Information, complexity and structure in convex optimization
Guzman Paredes, Cristobal
MetadataShow full item record
This thesis is focused on the limits of performance of large-scale convex optimization algorithms. Classical theory of oracle complexity, first proposed by Nemirovski and Yudin in 1983, successfully established the worst-case behavior of methods based on local oracles (a generalization of first-order oracle for smooth functions) for nonsmooth convex minimization, both in the large-scale and low-scale regimes; and the complexity of approximately solving linear systems of equations (equivalent to convex quadratic minimization) over Euclidean balls, under a matrix-vector multiplication oracle. Our work extends the applicability of lower bounds in two directions: Worst-Case Complexity of Large-Scale Smooth Convex Optimization: We generalize lower bounds on the complexity of first-order methods for convex optimization, considering classes of convex functions with Hölder continuous gradients. Our technique relies on the existence of a smoothing kernel, which defines a smooth approximation for any convex function via infimal convolution. As a consequence, we derive lower bounds for \ell_p/\ell_q-setups, where 1\leq p,q\leq \infty, and extend to its matrix analogue: Smooth convex minimization (with respect to the Schatten q-norm) over matrices with bounded Schatten p-norm.
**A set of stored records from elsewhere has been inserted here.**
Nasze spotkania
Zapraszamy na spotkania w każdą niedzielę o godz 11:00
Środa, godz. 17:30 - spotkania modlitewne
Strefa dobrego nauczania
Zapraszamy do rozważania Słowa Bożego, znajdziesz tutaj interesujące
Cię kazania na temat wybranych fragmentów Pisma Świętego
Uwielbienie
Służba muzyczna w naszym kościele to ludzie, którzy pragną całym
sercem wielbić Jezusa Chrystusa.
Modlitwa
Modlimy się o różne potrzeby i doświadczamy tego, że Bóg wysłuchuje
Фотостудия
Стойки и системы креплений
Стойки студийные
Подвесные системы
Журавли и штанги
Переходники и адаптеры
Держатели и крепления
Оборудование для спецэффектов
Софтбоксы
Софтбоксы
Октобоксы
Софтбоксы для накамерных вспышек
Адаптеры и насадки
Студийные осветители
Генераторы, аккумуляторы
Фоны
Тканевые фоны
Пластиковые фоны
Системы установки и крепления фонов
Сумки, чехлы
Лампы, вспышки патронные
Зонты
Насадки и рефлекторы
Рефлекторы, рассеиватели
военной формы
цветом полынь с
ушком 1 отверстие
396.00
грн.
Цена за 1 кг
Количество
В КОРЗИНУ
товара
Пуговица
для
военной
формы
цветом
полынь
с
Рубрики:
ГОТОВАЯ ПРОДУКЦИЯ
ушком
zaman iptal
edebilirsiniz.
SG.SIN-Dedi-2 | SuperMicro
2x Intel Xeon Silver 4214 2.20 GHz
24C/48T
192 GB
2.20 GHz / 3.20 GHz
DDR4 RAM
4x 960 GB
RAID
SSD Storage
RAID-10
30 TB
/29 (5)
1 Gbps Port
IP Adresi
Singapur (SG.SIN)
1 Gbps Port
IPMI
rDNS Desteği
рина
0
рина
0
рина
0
The major consequences of this result are the near-optimality of the Conditional Gradient method over box-type domains (p=q=\infty), and the near-optimality of Nesterov's accelerated method over the cross-polytope (p=q=1). Distributional Complexity of Nonsmooth Convex Optimization: In this work, we prove average-case lower bounds for the complexity of nonsmooth convex ptimization. We introduce an information-theoretic method to analyze the complexity of oracle-based algorithms solving a random instance, based on the reconstruction principle. Our technique shows that all known lower bounds for nonsmooth convex optimization can be derived by an emulation procedure from a common String-Guessing Problem, which is combinatorial in nature. The derived average-case lower bounds extend to hold with high probability, and for algorithms with bounded probability error, via Fano's inequality. Finally, from the proposed technique we establish the equivalence (up to constant factors) of distributional, randomized, and worst-case complexity for black-box convex optimization. In particular, there is no gain from randomization in this setup.